PROMPT.
Copy each entry verbatim, excluding its images.

---------- SUPPLIED ENTRIES ----------

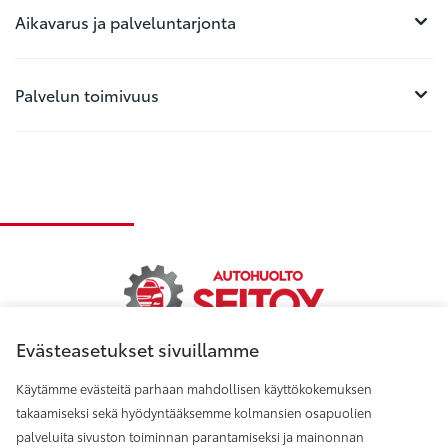
Aikavarus ja palveluntarjonta
Palvelun toimivuus
Evästeasetukset sivuillamme
Käytämme evästeitä parhaan mahdollisen käyttökokemuksen
Autohuolto Seitoy Oy
takaamiseksi sekä hyödyntääksemme kolmansien osapuolien
palveluita sivuston toiminnan parantamiseksi ja mainonnan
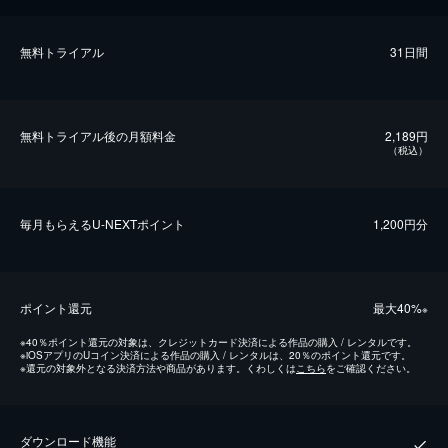
無料トライアル
31日間
無料トライアル後の⽉額料金
2,189円
（税込）
毎⽉もらえるU-NEXTポイント
1,200円分
ポイント還元
最⼤40%
※
※
40％ポイント還元の対象は、クレジットカード決済による作品の購入 / レンタルです。
※
iOSアプリのUコイン決済による作品の購入 / レンタルは、20％のポイント還元です。
※
還元の対象外となる決済方法や商品があります。くわしくは
こちら
をご確認ください。
ダウンロード機能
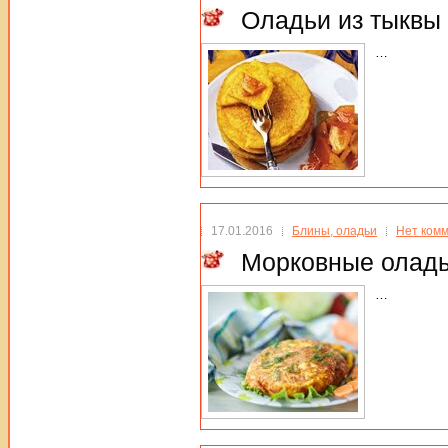
Оладьи из тыквы
…
17.01.2016
Блины, оладьи
Нет ком
Морковные олад
…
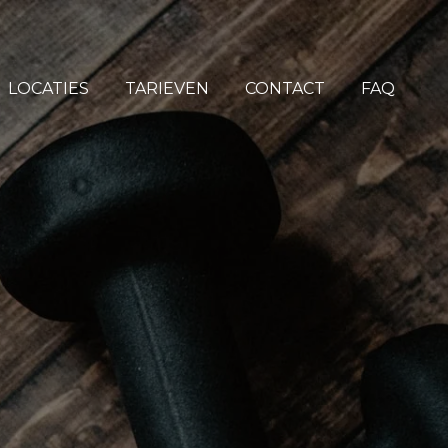
LOCATIES
TARIEVEN
CONTACT
FAQ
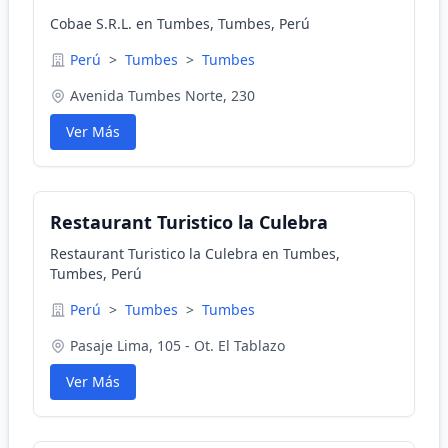
Cobae S.R.L. en Tumbes, Tumbes, Perú
Perú
>
Tumbes
>
Tumbes
Avenida Tumbes Norte, 230
Ver Más
Restaurant Turistico la Culebra
Restaurant Turistico la Culebra en Tumbes,
Tumbes, Perú
Perú
>
Tumbes
>
Tumbes
Pasaje Lima, 105 - Ot. El Tablazo
Ver Más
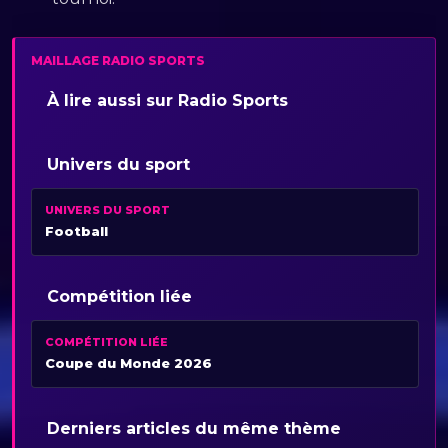
MAILLAGE RADIO SPORTS
À lire aussi sur Radio Sports
Univers du sport
UNIVERS DU SPORT
Football
Compétition liée
COMPÉTITION LIÉE
Coupe du Monde 2026
Derniers articles du même thème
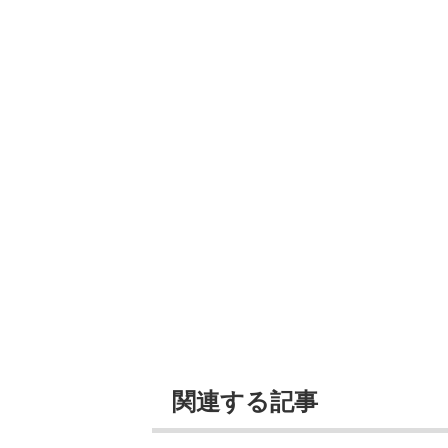
関連する記事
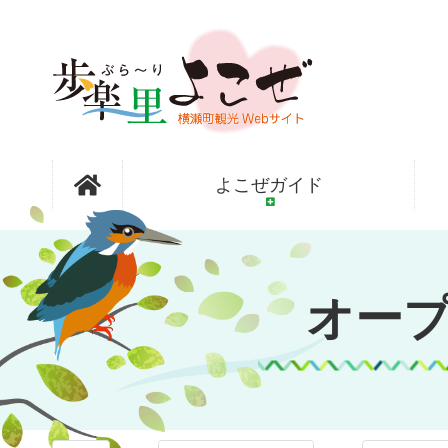
コ
ン
テ
ン
ツ
本
文
オープンガ
へ
よこぜガイド
ス
キ
ッ
ーデン横瀬
プ
オー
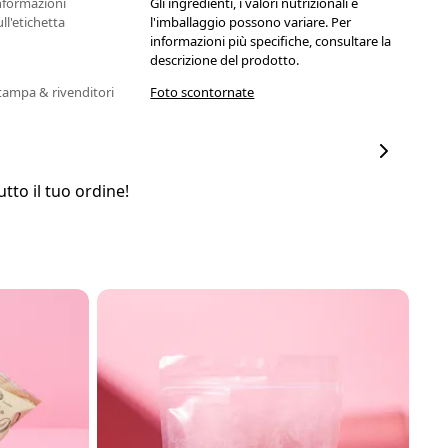
nformazioni
Gli ingredienti, i valori nutrizionali e
ull'etichetta
l'imballaggio possono variare. Per
informazioni più specifiche, consultare la
descrizione del prodotto.
tampa & rivenditori
Foto scontornate
tto il tuo ordine!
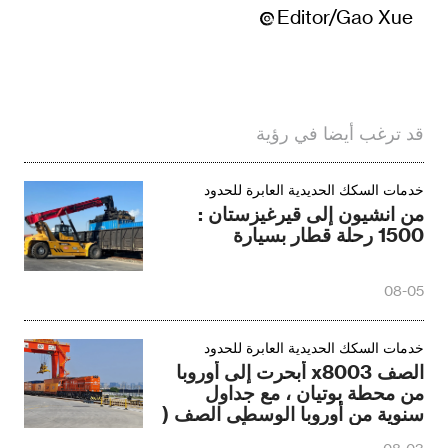
Editor/Gao Xue
قد ترغب أيضا في رؤية
خدمات السكك الحديدية العابرة للحدود
من انشيون إلى قيرغيزستان :
1500 رحلة قطار بسيارة
08-05
خدمات السكك الحديدية العابرة للحدود
الصف x8003 أبحرت إلى أوروبا
من محطة بوتيان ، مع جداول
سنوية من أوروبا الوسطى الصف (
تشنغتشو ) تحديث مرة أخرى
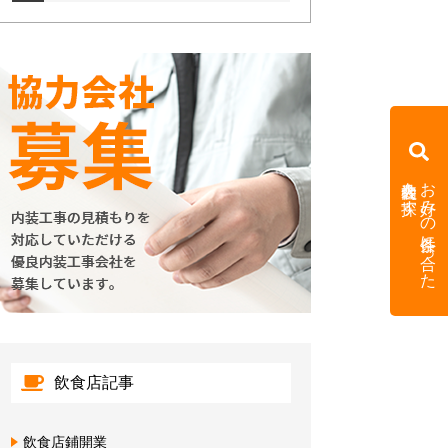
内装会社を探す
お好みの条件に合った
飲食店記事
飲食店鋪開業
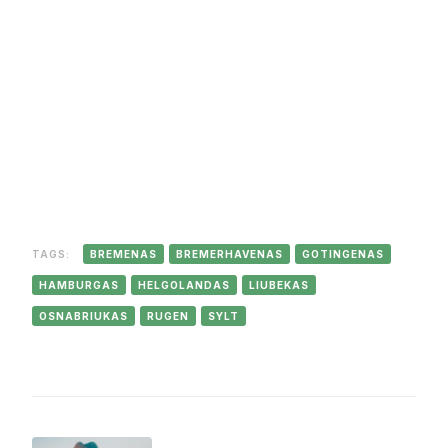
TAGS:
BREMENAS
BREMERHAVENAS
GOTINGENAS
HAMBURGAS
HELGOLANDAS
LIUBEKAS
OSNABRIUKAS
RUGEN
SYLT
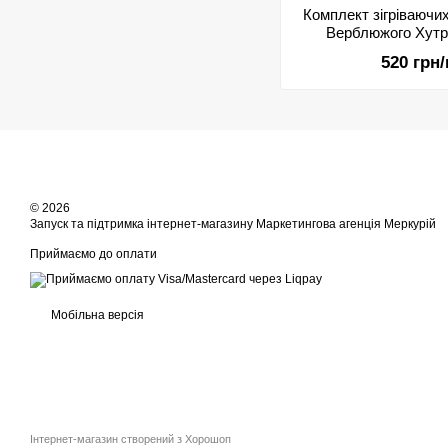
Комплект зігріваючих
Верблюжого Хутра
520 грн
© 2026
Запуск та підтримка інтернет-магазину
Маркетингова агенція Меркурій
Приймаємо до оплати
Мобільна версія
Інтернет-магазин створений з Хорошоп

----------

TASK RESULT.
Aikavarus ja palveluntarjonta
Palvelun toimivuus
Evästeasetukset sivuillamme
Käytämme evästeitä parhaan mahdollisen käyttökokemuksen
Autohuolto Seitoy Oy
takaamiseksi sekä hyödyntääksemme kolmansien osapuolien
palveluita sivuston toiminnan parantamiseksi ja mainonnan
無料トライアル
31日間
無料トライアル後の⽉額料金
2,189円
（税込）
毎⽉もらえるU-NEXTポイント
1,200円分
ポイント還元
最⼤40%
※
※
40％ポイント還元の対象は、クレジットカード決済による作品の購入 / レンタルです。
※
iOSアプリのUコイン決済による作品の購入 / レンタルは、20％のポイント還元です。
※
還元の対象外となる決済方法や商品があります。くわしくは
こちら
をご確認ください。
ダウンロード機能
Оладьи из тыквы
…
17.01.2016
Блины, оладьи
Нет ком
Морковные олад
…
LOCATIES
TARIEVEN
CONTACT
FAQ
Cobae S.R.L. en Tumbes, Tumbes, Perú
Perú
>
Tumbes
>
Tumbes
Avenida Tumbes Norte, 230
Ver Más
Restaurant Turistico la Culebra
Restaurant Turistico la Culebra en Tumbes,
Tumbes, Perú
Perú
>
Tumbes
>
Tumbes
Pasaje Lima, 105 - Ot. El Tablazo
Ver Más
MAILLAGE RADIO SPORTS
À lire aussi sur Radio Sports
Univers du sport
UNIVERS DU SPORT
Football
Compétition liée
COMPÉTITION LIÉE
Coupe du Monde 2026
Derniers articles du même thème
関連する記事
コ
ン
テ
ン
ツ
本
文
オープンガ
へ
よこぜガイド
ス
キ
ッ
ーデン横瀬
プ
オー
nformazioni
Gli ingredienti, i valori nutrizionali e
ull'etichetta
l'imballaggio possono variare. Per
informazioni più specifiche, consultare la
descrizione del prodotto.
tampa & rivenditori
Foto scontornate
tto il tuo ordine!
Editor/Gao Xue
قد ترغب أيضا في رؤية
خدمات السكك الحديدية العابرة للحدود
من انشيون إلى قيرغيزستان :
1500 رحلة قطار بسيارة
08-05
خدمات السكك الحديدية العابرة للحدود
الصف x8003 أبحرت إلى أوروبا
من محطة بوتيان ، مع جداول
سنوية من أوروبا الوسطى الصف (
تشنغتشو ) تحديث مرة أخرى
内装会社を探す
お好みの条件に合った
飲食店記事
飲食店鋪開業
TAGS:
BREMENAS
BREMERHAVENAS
GOTINGENAS
HAMBURGAS
HELGOLANDAS
LIUBEKAS
OSNABRIUKAS
RUGEN
SYLT
Комплект зігріваючих
Верблюжого Хутра
520 грн
© 2026
Запуск та підтримка інтернет-магазину
Маркетингова агенція Меркурій
Приймаємо до оплати
Мобільна версія
Інтернет-магазин створений з Хорошоп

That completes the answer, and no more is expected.